Transcribe only what runs from the line containing "is (2576, 858)." through the end of the listing, line for line and exactly, and omit the pictures.

/---

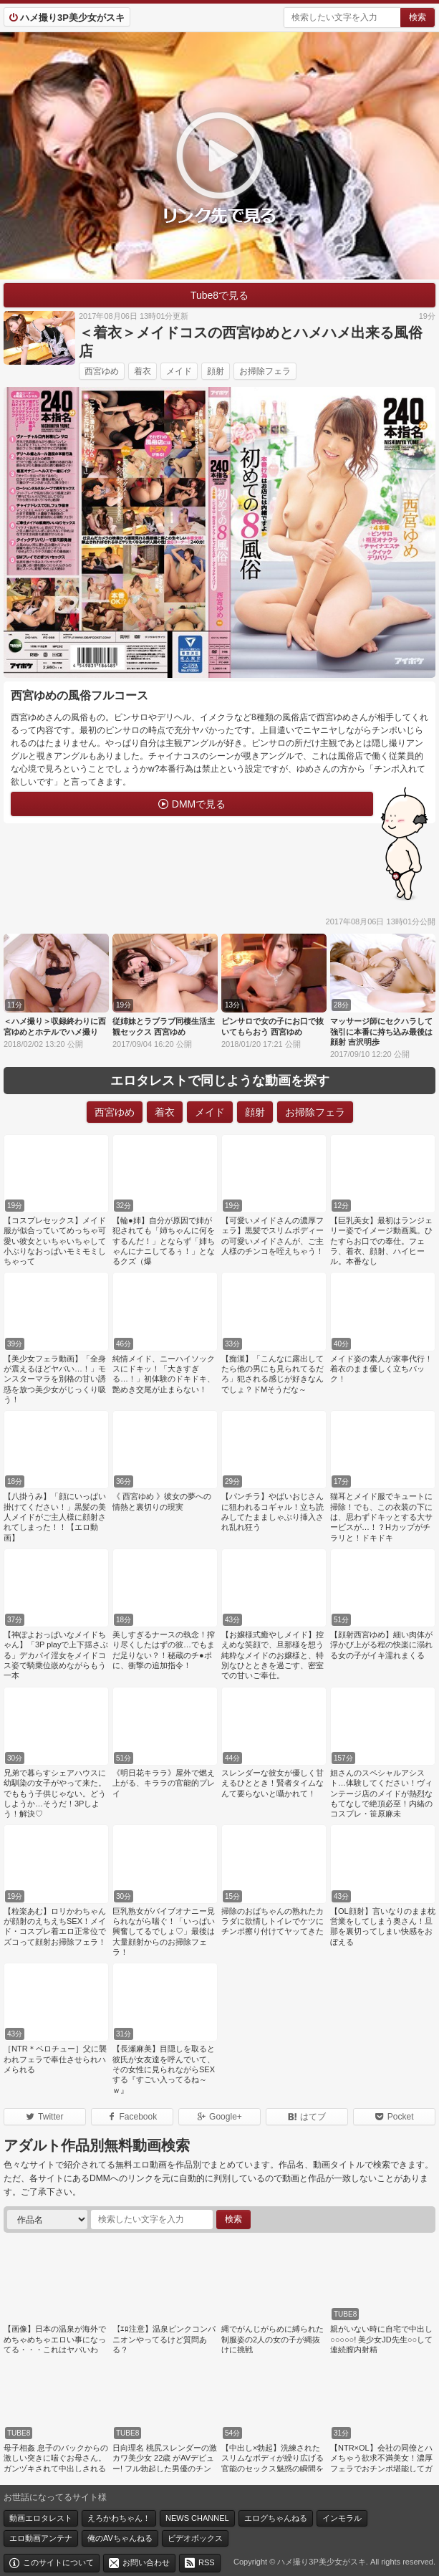 The image size is (439, 2576). Describe the element at coordinates (195, 2538) in the screenshot. I see `ビデオボックス` at that location.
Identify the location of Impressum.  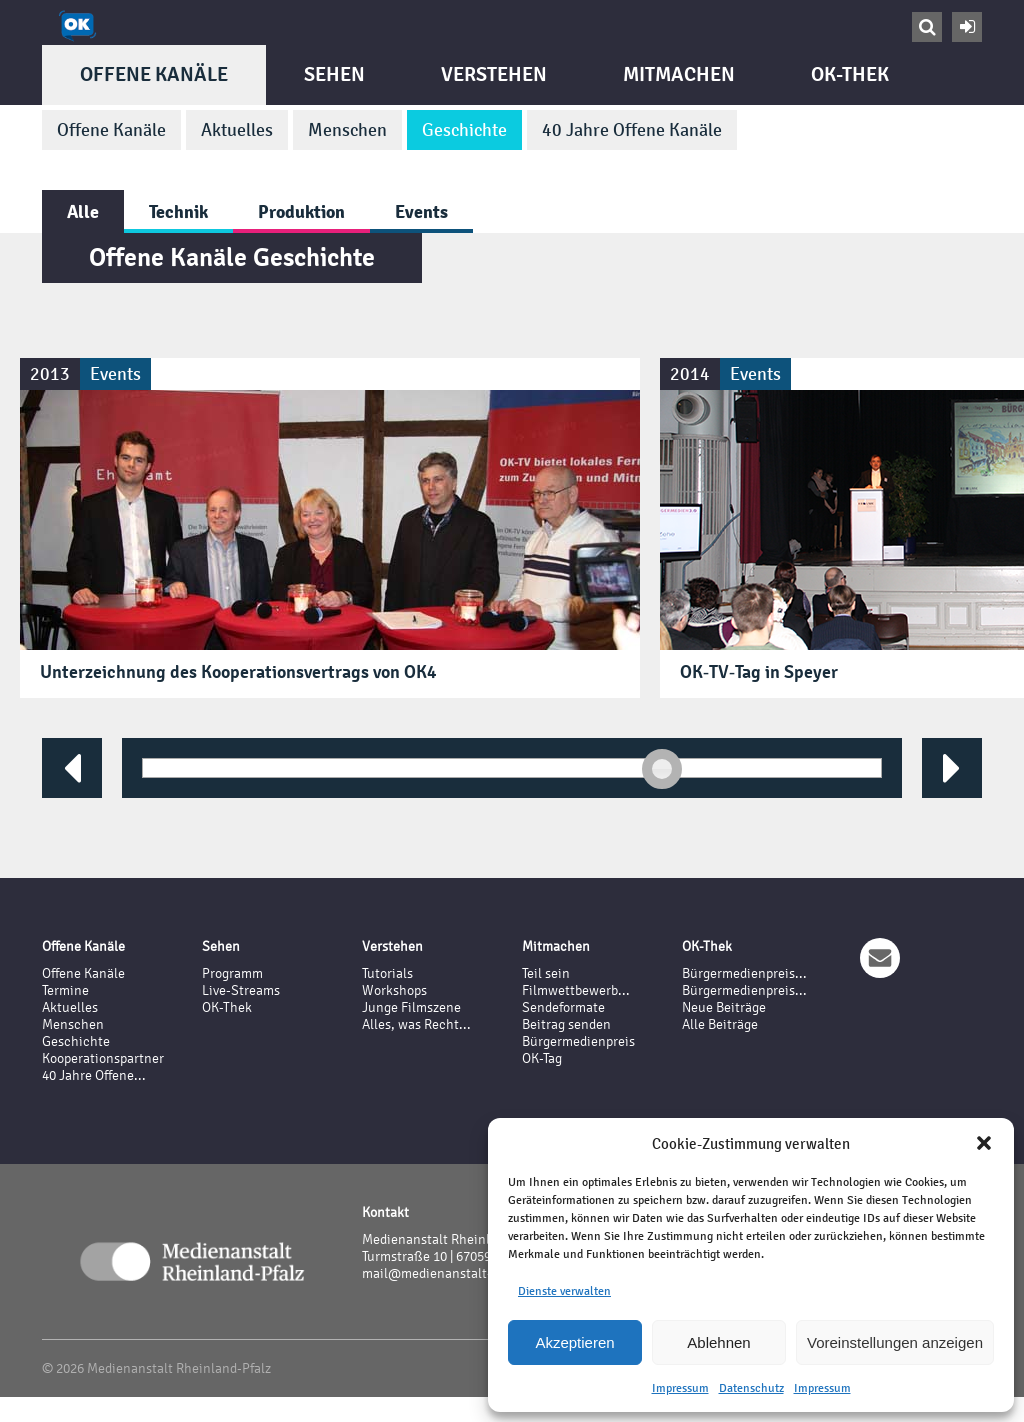
(680, 1388).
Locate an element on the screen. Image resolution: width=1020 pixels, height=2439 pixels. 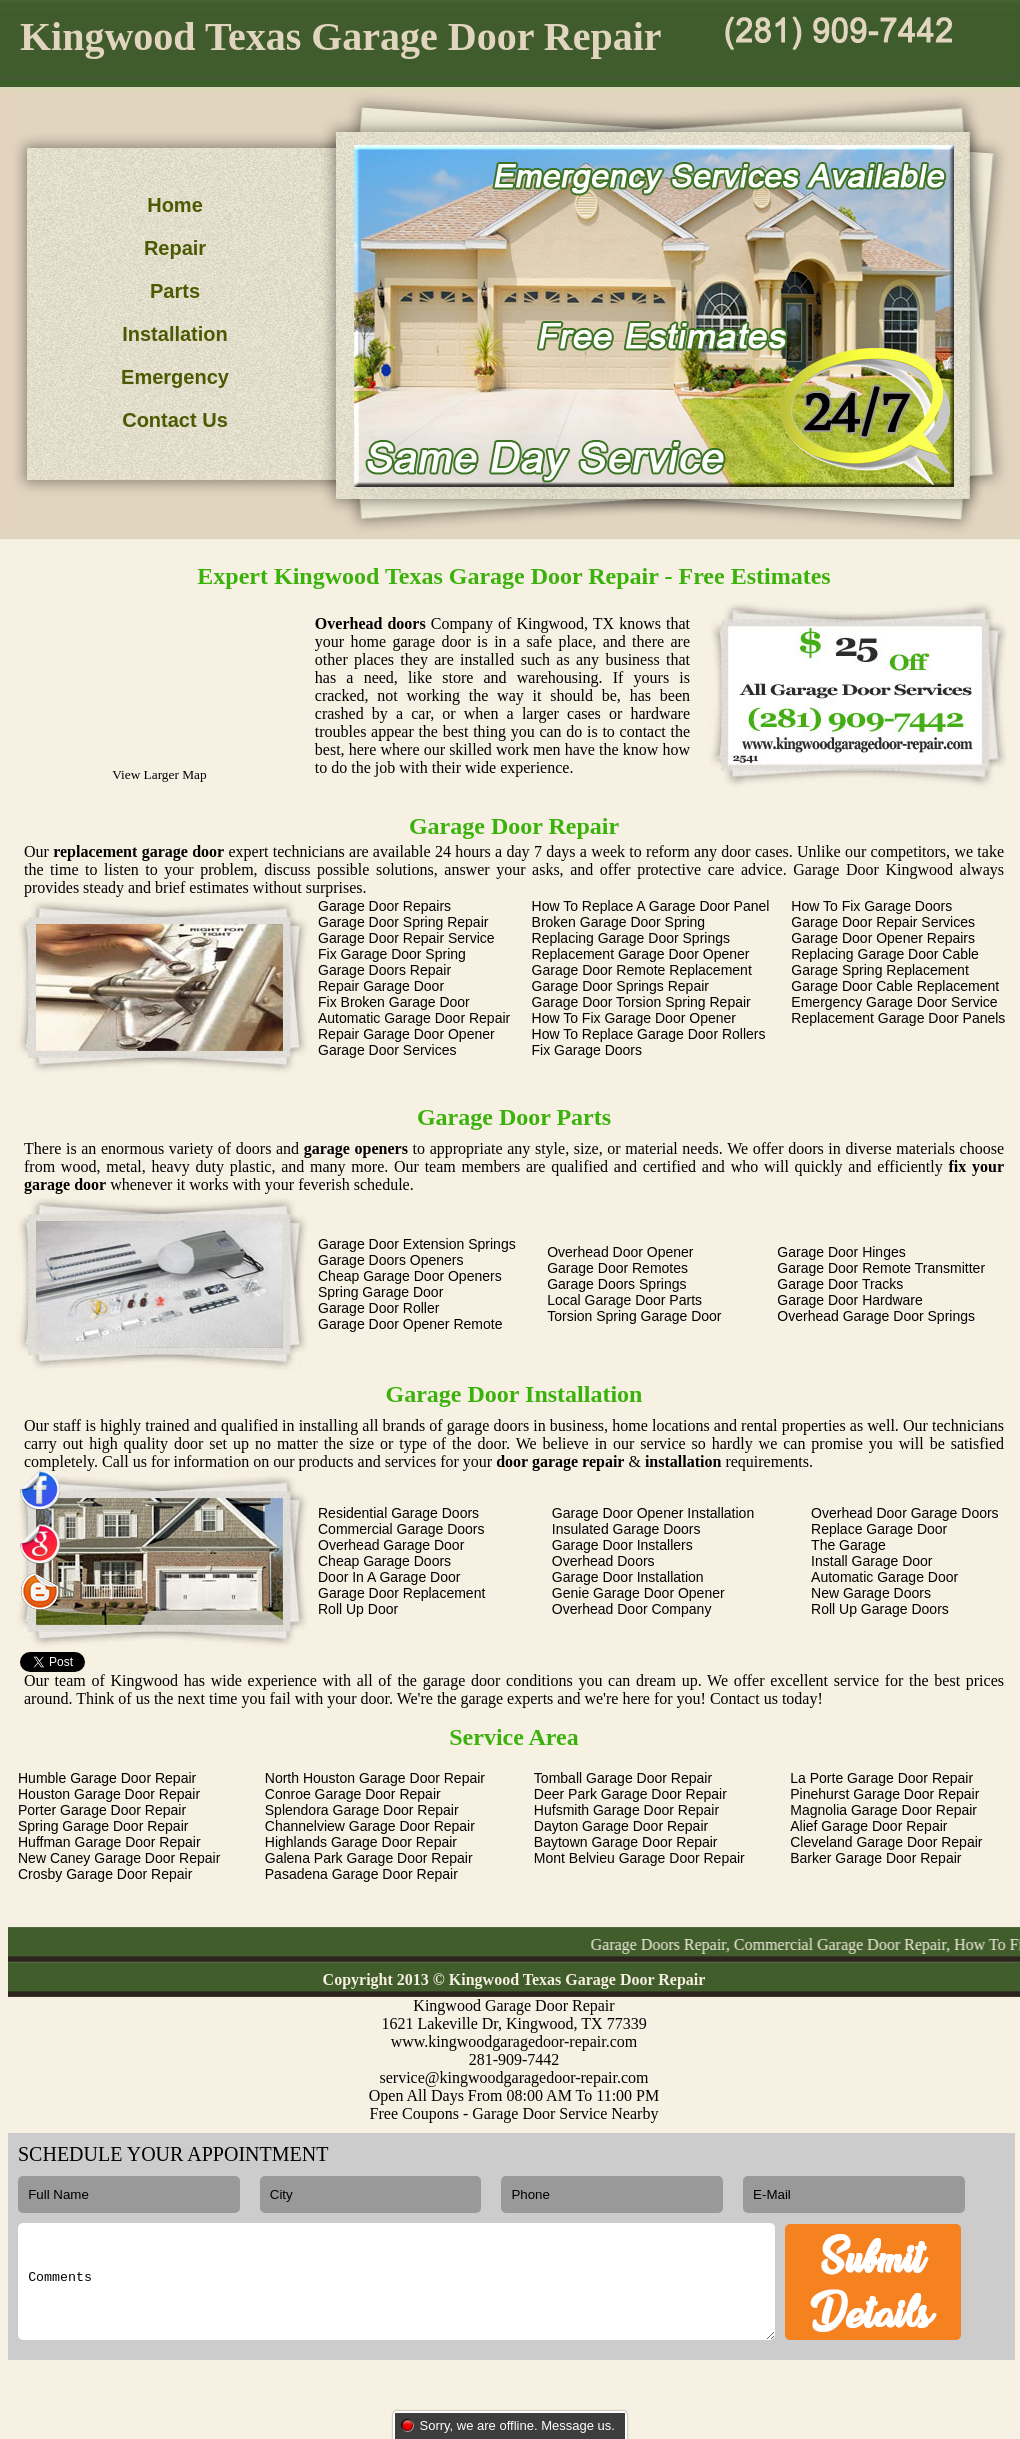
View Larger Map is located at coordinates (159, 774).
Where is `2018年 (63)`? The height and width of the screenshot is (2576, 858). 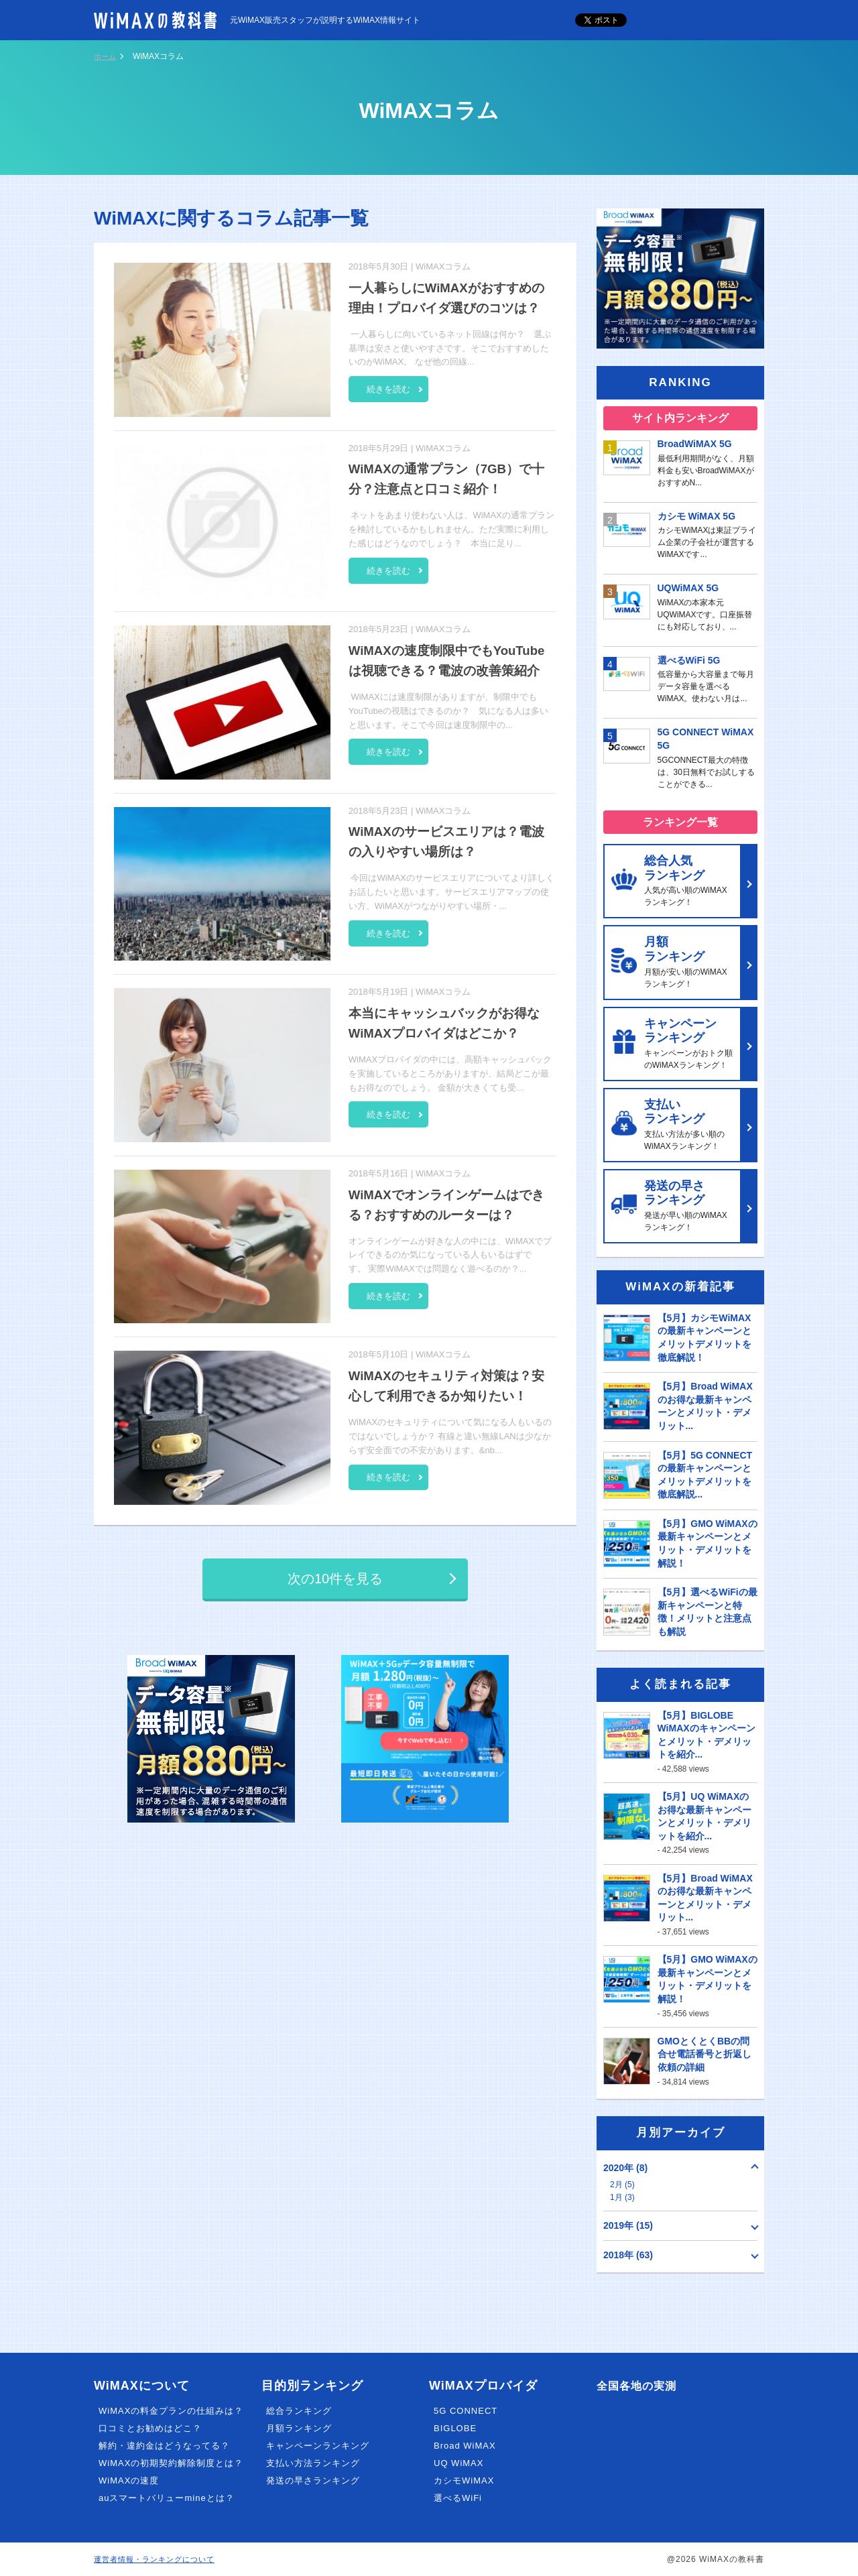
2018年 (63) is located at coordinates (628, 2255).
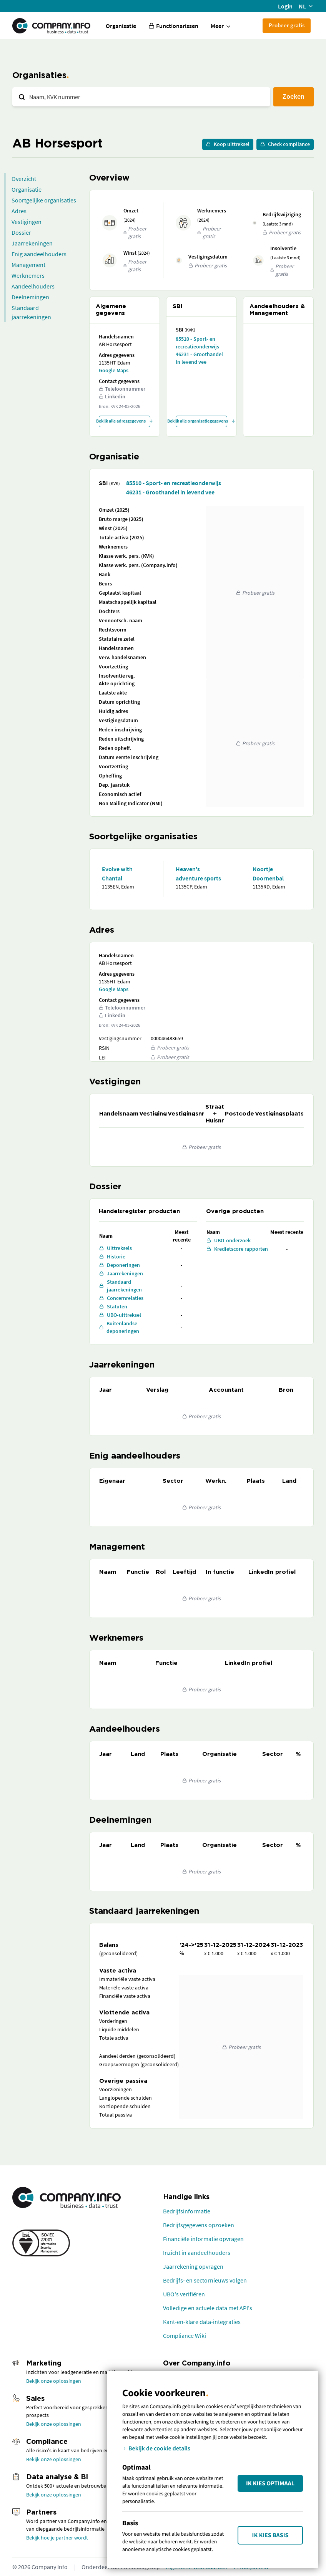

\---

→ Output below
Where is `2018年 (63)`? The height and width of the screenshot is (2576, 858). 
2018年 (63) is located at coordinates (628, 2255).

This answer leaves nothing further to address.